*** Block opens ***

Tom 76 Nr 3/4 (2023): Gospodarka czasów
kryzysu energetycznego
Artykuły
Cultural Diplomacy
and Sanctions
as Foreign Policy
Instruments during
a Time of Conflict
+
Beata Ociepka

*** Block closes ***
*** Block opens ***

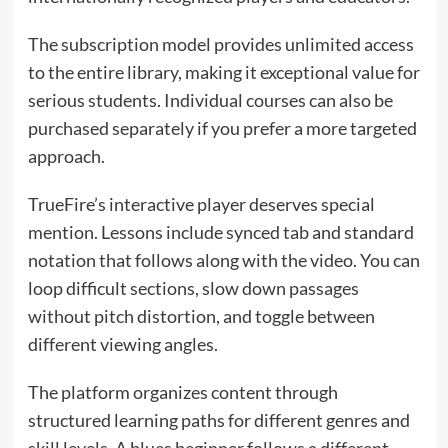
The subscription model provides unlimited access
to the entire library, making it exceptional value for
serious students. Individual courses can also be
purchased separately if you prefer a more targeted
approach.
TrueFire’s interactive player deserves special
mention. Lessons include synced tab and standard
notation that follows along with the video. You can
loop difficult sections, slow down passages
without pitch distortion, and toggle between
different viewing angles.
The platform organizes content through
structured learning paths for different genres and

*** Block closes ***

> _WHAT THE TASK ASKS_: Where the data above reaches the line holding "Tom 76 Nr 3/4 (2023): Gospodarka czasów", begin printing, and stop after the line holding "Beata Ociepka". Each line must be reproduced exactly, with nothing else added.

> _THE ANSWER_:
Tom 76 Nr 3/4 (2023): Gospodarka czasów
kryzysu energetycznego
Artykuły
Cultural Diplomacy
and Sanctions
as Foreign Policy
Instruments during
a Time of Conflict
+
Beata Ociepka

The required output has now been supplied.